— Task goal —
Please reproduce the entries below exactly from the line holding "lar sağlar. Zeka gelişi" through the last line, both included, and omit any pictures.

— Collected data —

------------------------------

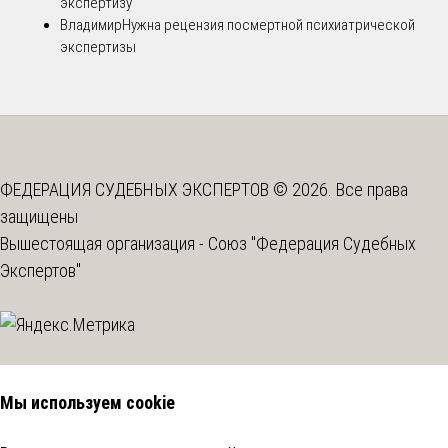
экспертизу
Владимир
Нужна рецензия посмертной психиатрической
экспертизы
ФЕДЕРАЦИЯ СУДЕБНЫХ ЭКСПЕРТОВ © 2026. Все права
защищены
Вышестоящая организация -
Союз "Федерация Судебных
Экспертов"
Мы используем cookie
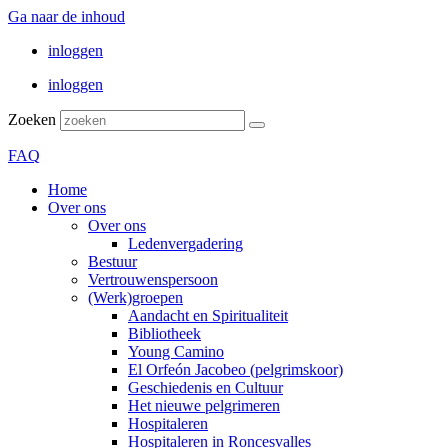
Ga naar de inhoud
inloggen
inloggen
Zoeken
FAQ
Home
Over ons
Over ons
Ledenvergadering
Bestuur
Vertrouwenspersoon
(Werk)groepen
Aandacht en Spiritualiteit
Bibliotheek
Young Camino
El Orfeón Jacobeo (pelgrimskoor)
Geschiedenis en Cultuur
Het nieuwe pelgrimeren
Hospitaleren
Hospitaleren in Roncesvalles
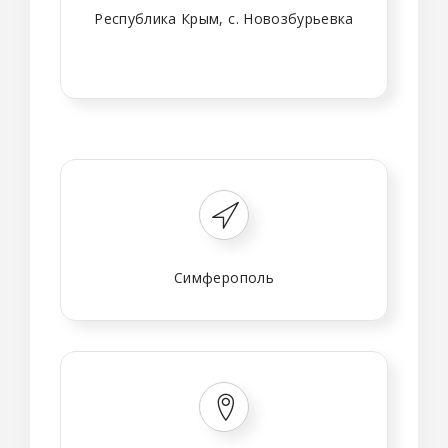
Республика Крым, с. Новозбурьевка
Симферополь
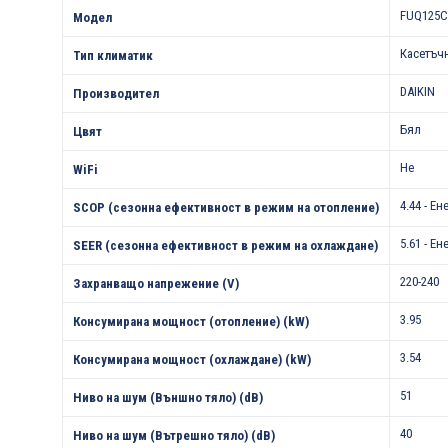
FUQ125C
Модел
Касетъч
Тип климатик
DAIKIN
Производител
Бял
Цвят
Не
WiFi
4.44 - Е
SCOP (сезонна ефективност в режим на отопление)
5.61 - Е
SEER (сезонна ефективност в режим на охлаждане)
220-240
Захранващо напрежение (V)
3.95
Консумирана мощност (отопление) (kW)
3.54
Консумирана мощност (охлаждане) (kW)
51
Ниво на шум (Външно тяло) (dB)
40
Ниво на шум (Вътрешно тяло) (dB)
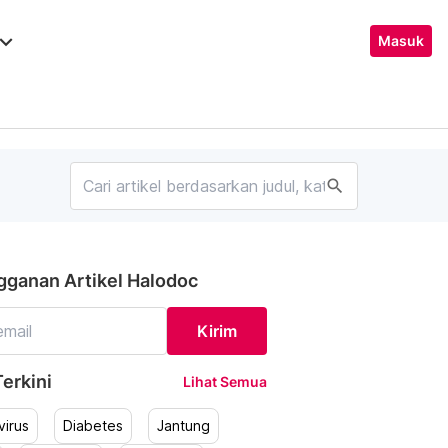
ard_arrow_down
Masuk
search
gganan Artikel Halodoc
Kirim
erkini
Lihat Semua
irus
Diabetes
Jantung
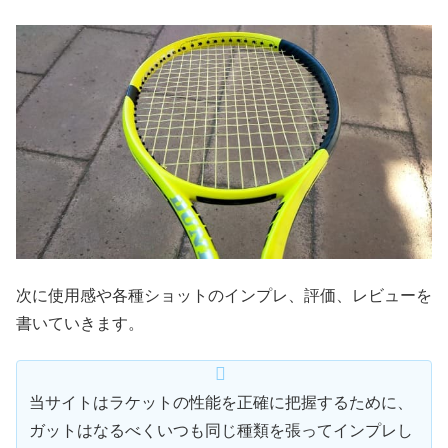
次に使用感や各種ショットのインプレ、評価、レビューを
書いていきます。
当サイトはラケットの性能を正確に把握するために、
ガットはなるべくいつも同じ種類を張ってインプレし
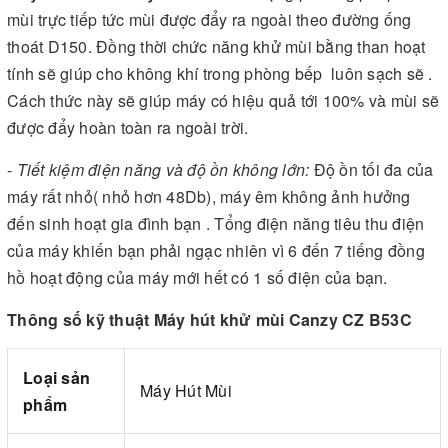
mùi trực tiếp tức mùi được đẩy ra ngoài theo đường ống
thoát D150. Đồng thời chức năng khử mùi bằng than hoạt
tính sẽ giúp cho không khí trong phòng bếp luôn sạch sẽ .
Cách thức này sẽ giúp máy có hiệu quả tới 100% và mùi sẽ
được đẩy hoàn toàn ra ngoài trời.
-
Tiết kiệm điện năng và độ ồn không lớn:
Độ ồn tối đa của
máy rất nhỏ( nhỏ hơn 48Db), máy êm không ảnh hưởng
đến sinh hoạt gia đình bạn . Tổng điện năng tiêu thu điện
của máy khiến bạn phải ngạc nhiên vì 6 đến 7 tiếng đồng
hồ hoạt động của máy mới hết có 1 số điện của bạn.
Thông số kỹ thuật Máy hút khử mùi Canzy CZ B53C
Loại sản
Máy Hút Mùi
phẩm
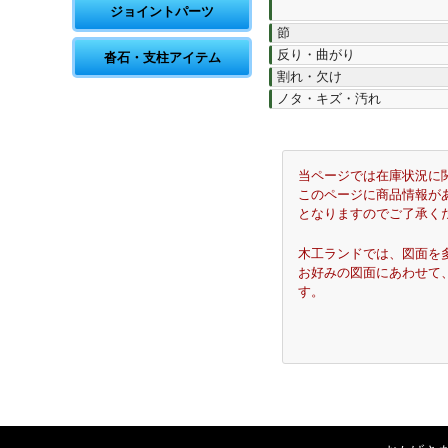
ジョイントパーツ
節
反り・曲がり
沓石・支柱アイテム
割れ・欠け
ノタ・キズ・汚れ
当ページでは在庫状況に
このページに商品情報が
となりますのでご了承く
木工ランドでは、図面を
お好みの図面にあわせて
す。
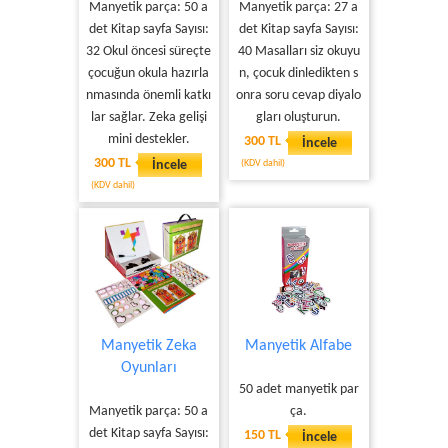
Manyetik parça: 50 a
Manyetik parça: 27 a
det Kitap sayfa Sayısı:
det Kitap sayfa Sayısı:
32 Okul öncesi süreçte
40 Masalları siz okuyu
çocuğun okula hazırla
n, çocuk dinledikten s
nmasında önemli katkı
onra soru cevap diyalo
lar sağlar. Zeka gelişi
gları oluşturun.
mini destekler.
300 TL
İncele
300 TL
İncele
(KDV dahil)
(KDV dahil)
Manyetik Zeka
Manyetik Alfabe
Oyunları
50 adet manyetik par
Manyetik parça: 50 a
ça.
det Kitap sayfa Sayısı:
150 TL
İncele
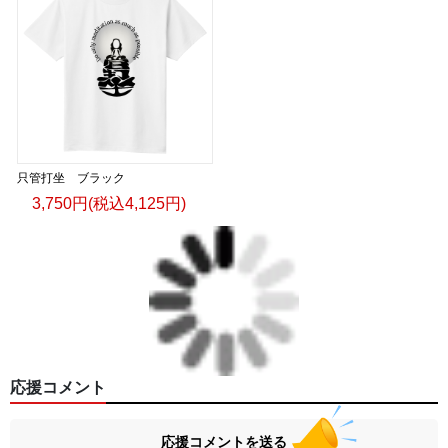
只管打坐 ブラック
3,750円(税込4,125円)
応援コメント
応援コメントを送る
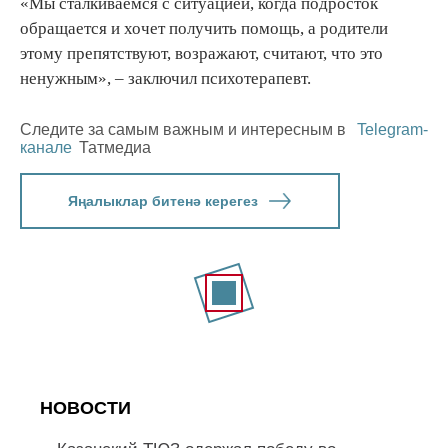
«Мы сталкиваемся с ситуацией, когда подросток
обращается и хочет получить помощь, а родители
этому препятствуют, возражают, считают, что это
ненужным», – заключил психотерапевт.
Следите за самым важным и интересным в
Telegram-
канале
Татмедиа
Яңалыклар битенә керегез
НОВОСТИ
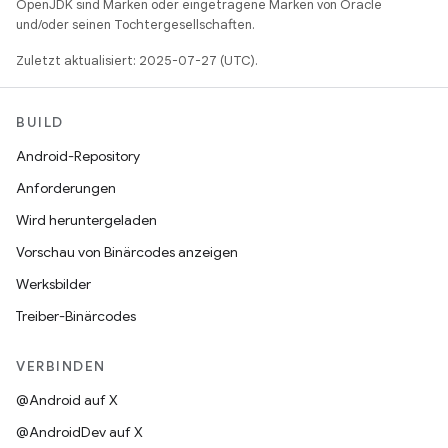
OpenJDK sind Marken oder eingetragene Marken von Oracle
und/oder seinen Tochtergesellschaften.
Zuletzt aktualisiert: 2025-07-27 (UTC).
BUILD
Android-Repository
Anforderungen
Wird heruntergeladen
Vorschau von Binärcodes anzeigen
Werksbilder
Treiber-Binärcodes
VERBINDEN
@Android auf X
@AndroidDev auf X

------------------------------

— Your response —
lar sağlar. Zeka gelişi
gları oluşturun.
mini destekler.
300 TL
İncele
300 TL
İncele
(KDV dahil)
(KDV dahil)
Manyetik Zeka
Manyetik Alfabe
Oyunları
50 adet manyetik par
Manyetik parça: 50 a
ça.
det Kitap sayfa Sayısı:
150 TL
İncele
只管打坐 ブラック
3,750円(税込4,125円)
応援コメント
応援コメントを送る
«Мы сталкиваемся с ситуацией, когда подросток
обращается и хочет получить помощь, а родители
этому препятствуют, возражают, считают, что это
ненужным», – заключил психотерапевт.
Следите за самым важным и интересным в
Telegram-
канале
Татмедиа
Яңалыклар битенә керегез
НОВОСТИ
OpenJDK sind Marken oder eingetragene Marken von Oracle
und/oder seinen Tochtergesellschaften.
Zuletzt aktualisiert: 2025-07-27 (UTC).
BUILD
Android-Repository
Anforderungen
Wird heruntergeladen
Vorschau von Binärcodes anzeigen
Werksbilder
Treiber-Binärcodes
VERBINDEN
@Android auf X
@AndroidDev auf X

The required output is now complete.